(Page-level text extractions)
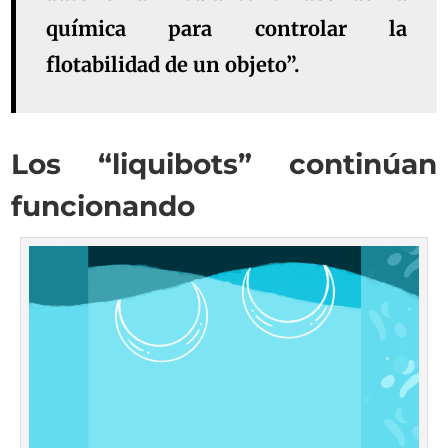
química para controlar la
flotabilidad de un objeto”.
Los “liquibots” continúan
funcionando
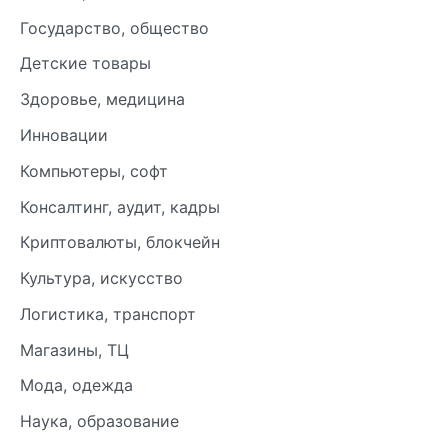
Государство, общество
Детские товары
Здоровье, медицина
Инновации
Компьютеры, софт
Консалтинг, аудит, кадры
Криптовалюты, блокчейн
Культура, искусство
Логистика, транспорт
Магазины, ТЦ
Мода, одежда
Наука, образование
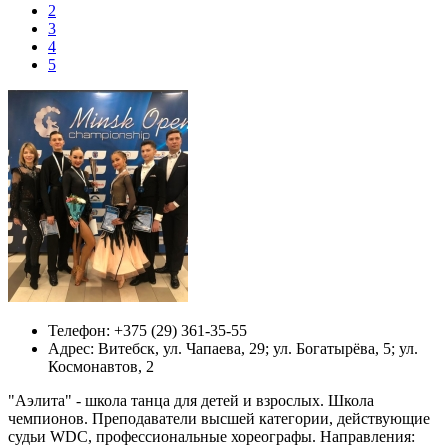
2
3
4
5
Телефон:
+375 (29) 361-35-55
Адрес:
Витебск,
ул. Чапаева, 29​; ул. Богатырёва, 5; ул.
Космонавтов, 2
"Аэлита" - школа танца для детей и взрослых. Школа
чемпионов. Преподаватели высшей категории, действующие
судьи WDC, профессиональные хореографы. Направления:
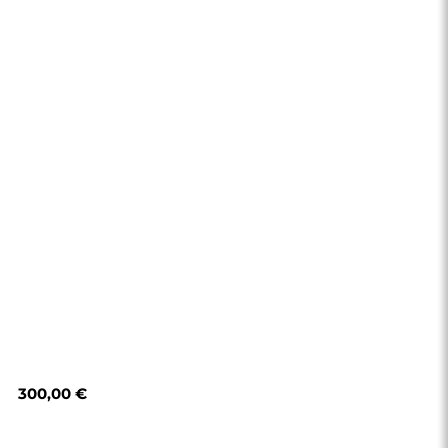
300,00 €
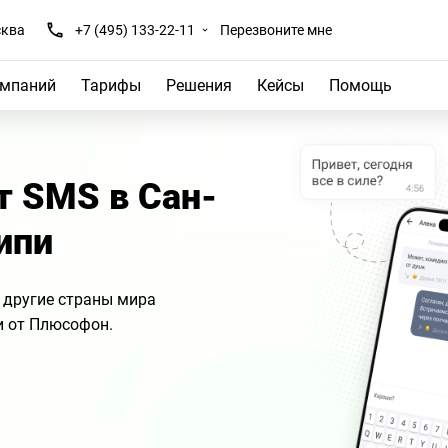
ква
+7 (495) 133-22-11
Перезвоните мне
омпаний
Тарифы
Решения
Кейсы
Помощь
т SMS в Сан-
ипи
 другие страны мира
и от Плюсофон.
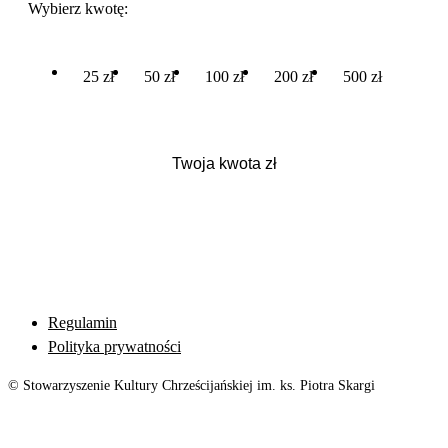
Wybierz kwotę:
25 zł
50 zł
100 zł
200 zł
500 zł
Regulamin
Polityka prywatności
© Stowarzyszenie Kultury Chrześcijańskiej im. ks. Piotra Skargi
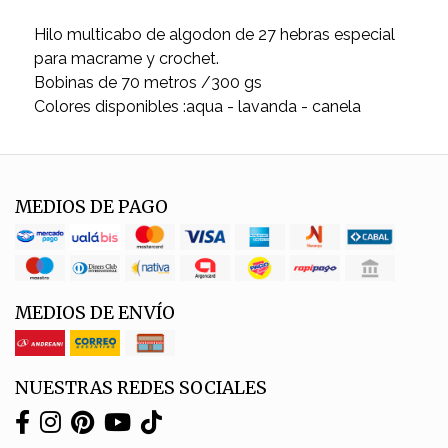
Hilo multicabo de algodon de 27 hebras especial
para macrame y crochet.
Bobinas de 70 metros /300 gs
Colores disponibles :aqua - lavanda - canela
MEDIOS DE PAGO
MEDIOS DE ENVÍO
NUESTRAS REDES SOCIALES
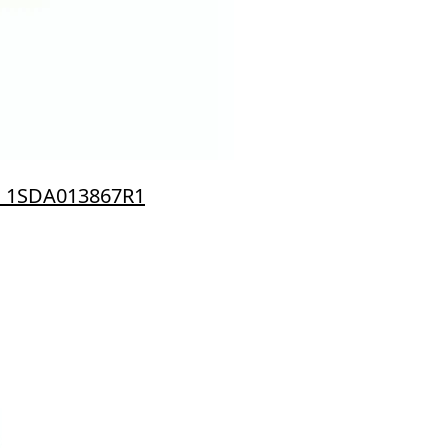
s 1SDA013867R1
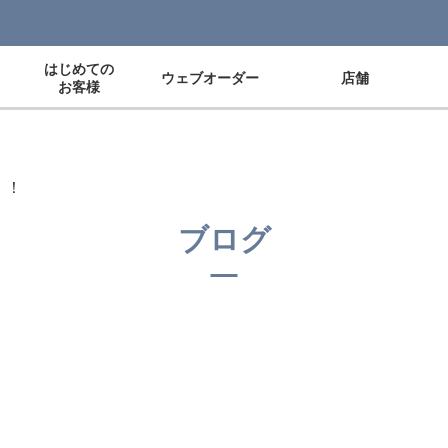
はじめての
ウェブオーダー
店舗
お客様
！！
ブログ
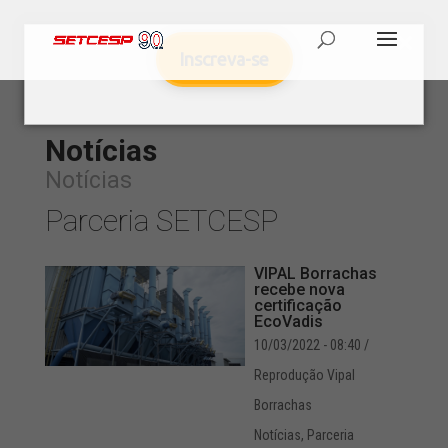
Inscreva-se
Notícias
Notícias
Parceria SETCESP
VIPAL Borrachas
recebe nova
certificação
EcoVadis
10/03/2022 - 08:40
/
Reprodução Vipal
Borrachas
Notícias
,
Parceria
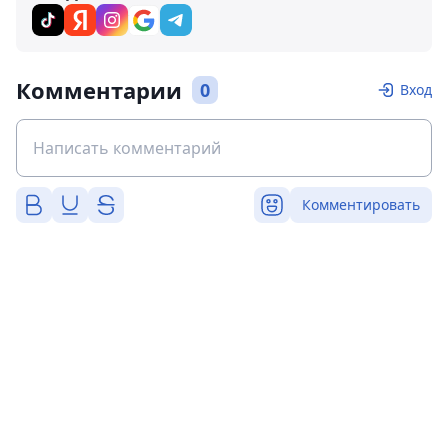
Комментарии
0
Вход
Комментировать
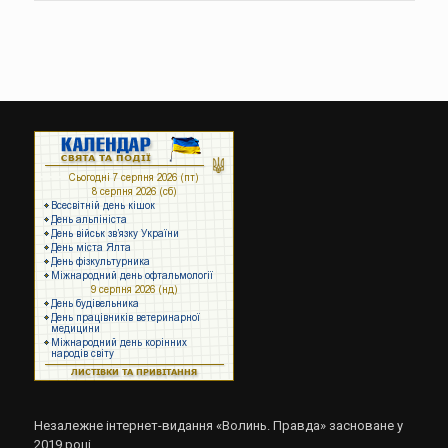
Незалежне інтернет-видання «Волинь. Правда» засноване у
2019 році.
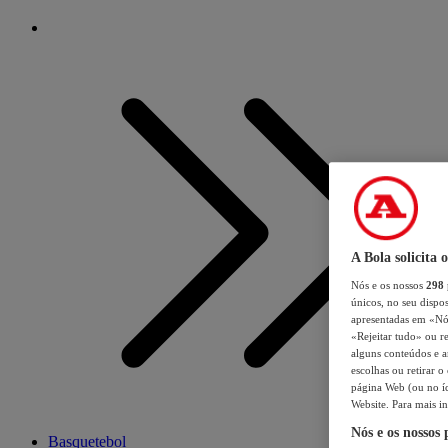
A Bola solicita 
Nós e os nossos
298
únicos, no seu dispos
apresentadas em «Nós 
«Rejeitar tudo» ou re
alguns conteúdos e an
escolhas ou retirar 
página Web (ou no íc
Website. Para mais in
Nós e os nossos
Basquetebol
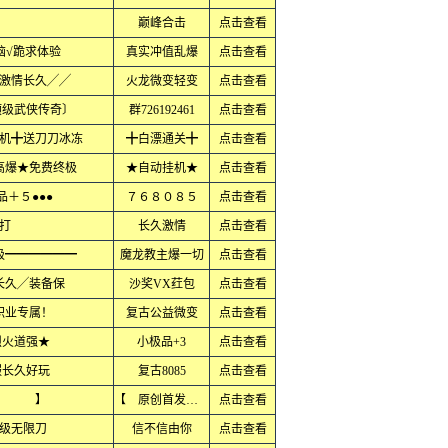
巅峰合击
点击查看
脑√跪求体验
真实冲值乱爆
点击查看
激情长久╱╱
火龙微变轻变
点击查看
顶级武侠传奇〕
群726192461
点击查看
机╋送刀刀冰冻
╋白漂通关╋
点击查看
高爆★免费终极
★自动挂机★
点击查看
品＋５●●●
７６８０８５
点击查看
打
长久激情
点击查看
极━━━━━━
魔龙教主爆一切
点击查看
长久╱装备保
沙奖VX荭包
点击查看
职业专属！
复古公益微变
点击查看
烈火道强★
小极品+3
点击查看
服长久好玩
复古8085
点击查看
唤 】
【 原创首发 】
点击查看
级无限刀
信不信由你
点击查看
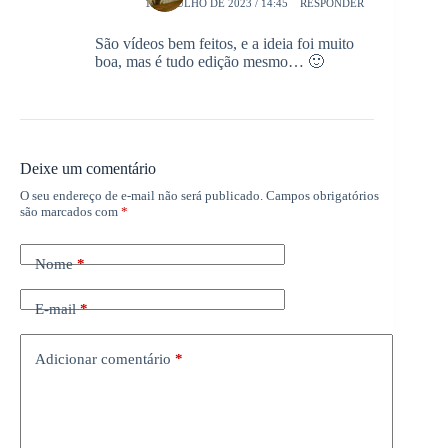
1 DE JULHO DE 2023 / 14:45
RESPONDER
São vídeos bem feitos, e a ideia foi muito
boa, mas é tudo edição mesmo… 🙂
Deixe um comentário
O seu endereço de e-mail não será publicado.
Campos obrigatórios
são marcados com
*
Nome
*
E-mail
*
Adicionar comentário
*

> [Activity]: Identify each line in the entries with the word "tudo" and copy it.

> [Output for this exercise]:
«Rejeitar tudo» ou re
boa, mas é tudo edição mesmo… 🙂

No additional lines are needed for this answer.